Since some films use DTS audio, others AC3, some use avi, mp4, mkv as the file format, some use x264, x265, etc. as the video codec. Not all end devices can handle these many formats and also due to the available bandwidth between the media server and the device, the media servers transcode the video formats on the fly. However, this costs a lot of computing capacity. Otherwise, I would like to run the media server on a small VM or a Raspberry. But even if I rent a very expensive server, like the one I currently have, it often reaches its load limit (even if two people are streaming).
For example, a 1080p film in Google Drive has 10.2 GB - as a streaming format in 1080p it only has 3.1 GB. That's brilliant: Google Drive has taken over the transcoding work. It converts any video, including 4k films, into streaming versions that use mp4 x264 as the video codec and mp4a aac as the audio codec - codecs that almost every device supports. Transcoding by the server would be unnecessary.
I didn't start by claiming that most people would use encryption anyway. I was just questioning this claim. Encrypting video files (I was explicitly talking about films and series, but not any private files) doesn't seem to make much sense.
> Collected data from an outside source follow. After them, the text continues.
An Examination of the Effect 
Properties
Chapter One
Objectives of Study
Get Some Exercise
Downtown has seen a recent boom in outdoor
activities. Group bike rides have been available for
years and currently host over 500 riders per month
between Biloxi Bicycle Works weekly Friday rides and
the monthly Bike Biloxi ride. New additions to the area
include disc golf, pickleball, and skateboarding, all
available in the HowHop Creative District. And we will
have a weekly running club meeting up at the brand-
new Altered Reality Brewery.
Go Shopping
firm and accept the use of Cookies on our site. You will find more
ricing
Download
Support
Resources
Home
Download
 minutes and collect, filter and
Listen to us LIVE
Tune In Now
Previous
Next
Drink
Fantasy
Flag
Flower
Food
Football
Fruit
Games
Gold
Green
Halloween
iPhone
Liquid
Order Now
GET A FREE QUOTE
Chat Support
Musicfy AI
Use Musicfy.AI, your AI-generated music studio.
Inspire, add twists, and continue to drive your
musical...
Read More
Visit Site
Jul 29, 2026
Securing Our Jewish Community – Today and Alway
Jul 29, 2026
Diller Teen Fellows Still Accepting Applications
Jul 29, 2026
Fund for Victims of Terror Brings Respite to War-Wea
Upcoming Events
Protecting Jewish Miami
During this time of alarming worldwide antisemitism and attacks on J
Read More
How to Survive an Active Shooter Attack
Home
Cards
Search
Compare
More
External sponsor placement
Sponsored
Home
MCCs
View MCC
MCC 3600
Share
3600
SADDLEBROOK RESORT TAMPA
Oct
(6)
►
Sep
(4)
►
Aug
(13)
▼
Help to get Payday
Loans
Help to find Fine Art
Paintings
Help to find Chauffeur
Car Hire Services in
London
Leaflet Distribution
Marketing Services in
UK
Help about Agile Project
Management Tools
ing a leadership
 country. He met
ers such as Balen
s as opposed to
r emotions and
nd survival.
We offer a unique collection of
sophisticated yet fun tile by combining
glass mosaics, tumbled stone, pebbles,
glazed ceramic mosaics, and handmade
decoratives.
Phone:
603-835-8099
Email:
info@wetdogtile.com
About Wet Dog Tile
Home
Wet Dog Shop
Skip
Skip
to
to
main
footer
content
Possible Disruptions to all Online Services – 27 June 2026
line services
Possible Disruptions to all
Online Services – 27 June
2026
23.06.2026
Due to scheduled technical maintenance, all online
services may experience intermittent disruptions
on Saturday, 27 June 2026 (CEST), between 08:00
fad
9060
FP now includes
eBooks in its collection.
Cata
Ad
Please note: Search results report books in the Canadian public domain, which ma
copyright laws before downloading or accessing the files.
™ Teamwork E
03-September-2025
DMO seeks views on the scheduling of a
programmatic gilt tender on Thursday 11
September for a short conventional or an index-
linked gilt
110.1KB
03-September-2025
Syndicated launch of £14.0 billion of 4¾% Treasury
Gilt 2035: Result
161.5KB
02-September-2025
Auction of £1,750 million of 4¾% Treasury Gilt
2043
Apart from that, I am not convinced by the argument that a feature should not come because most (and therefore not: all, but it is left open whether a large proportion of rclone users might not use encryption after all) wouldn't need the feature at all. rclone has countless features that most people don't need. Nevertheless, rclone has them because some people need them.
For example, I only know or read about people who use rclone as a mount for their Plex or Emby library and primarily store films and series. But I don't often spend time in the rclone forum or Reddit, but rather on various scene sites. An encryption? People who simply want to run a functional private media library have not ventured into such subject areas. It's also not about a function like yt-dlp. First of all, yt-dlp does not support interception of streaming formats from G Drive, secondly it uses ffmpeg, which would not be necessary for the feature I want rclone to have. The files do not have to be transcoded. Like any other file, they should be output by rclone as normal. This means: if you retrieve a file "video.mp4" on Google Drive and have previously said "preferred-1080" in your rclone command, then rclone does not intercept the original file from the Drive API, but the MP4 that is on the Google servers and which can be received via HTTP request instead.
This is followed by the codecs of the stream and, above all, the quality information. In my case: codecs="avc1.42001E, mp4a.40.2"&quality=medium,itag=22 - medium means 360p. This is followed by the URL to 720p and then the one to 1080p. If you enter one of these URLs in the browser, the stream starts - as long as you are in the same session. An authorization error occurs in a different network or just in a different application (e.g. VLC).
I'm using rclone to manage my footage archive (I'm a video shooter and for example some interviews when shooting with the latest 4K/6K cameras can generate single video files in excess of 100GB each), also a ProRes444 video master of a feature documentary film is approx 1TB (again SINGLE FILE).